• **Directions**
The answer must consist of each line below that holds the word "Tenno", copied as it stands.
**** Records supplied ****
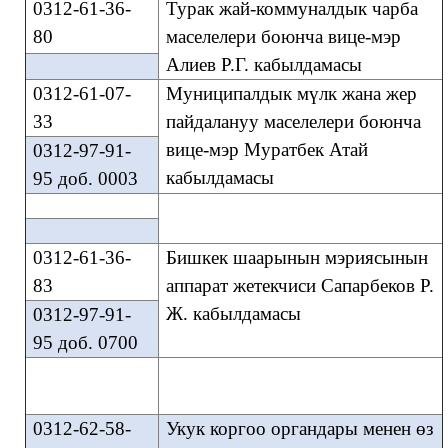
0312-61-36-
Турак жай-коммуналдык чарба
80
маселелери боюнча вице-мэр
Алиев Р.Г.
кабылдамасы
0312-61-07-
Муниципалдык мүлк жана жер
33
пайдалануу маселелери боюнча
вице-мэр Муратбек Атай
0312-97-91-
кабылдамасы
95 доб. 0003
0312-61-36-
Бишкек шаарынын мэриясынын
83
аппарат жетекчиси Сапарбеков Р.
Ж. кабылдамасы
0312-97-91-
95 доб. 0700
0312-62-58
-
Укук коргоо органдары менен өз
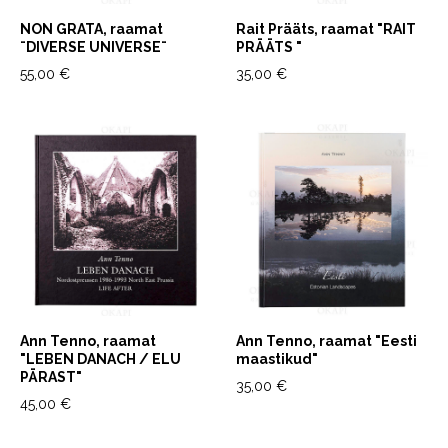
NON GRATA, raamat
Rait Prääts, raamat "RAIT
¨DIVERSE UNIVERSE¨
PRÄÄTS "
55,00 €
35,00 €
Ann Tenno, raamat
Ann Tenno, raamat "Eesti
"LEBEN DANACH / ELU
maastikud"
PÄRAST"
35,00 €
45,00 €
****
• **Answer box**
Ann Tenno, raamat
Ann Tenno, raamat "Eesti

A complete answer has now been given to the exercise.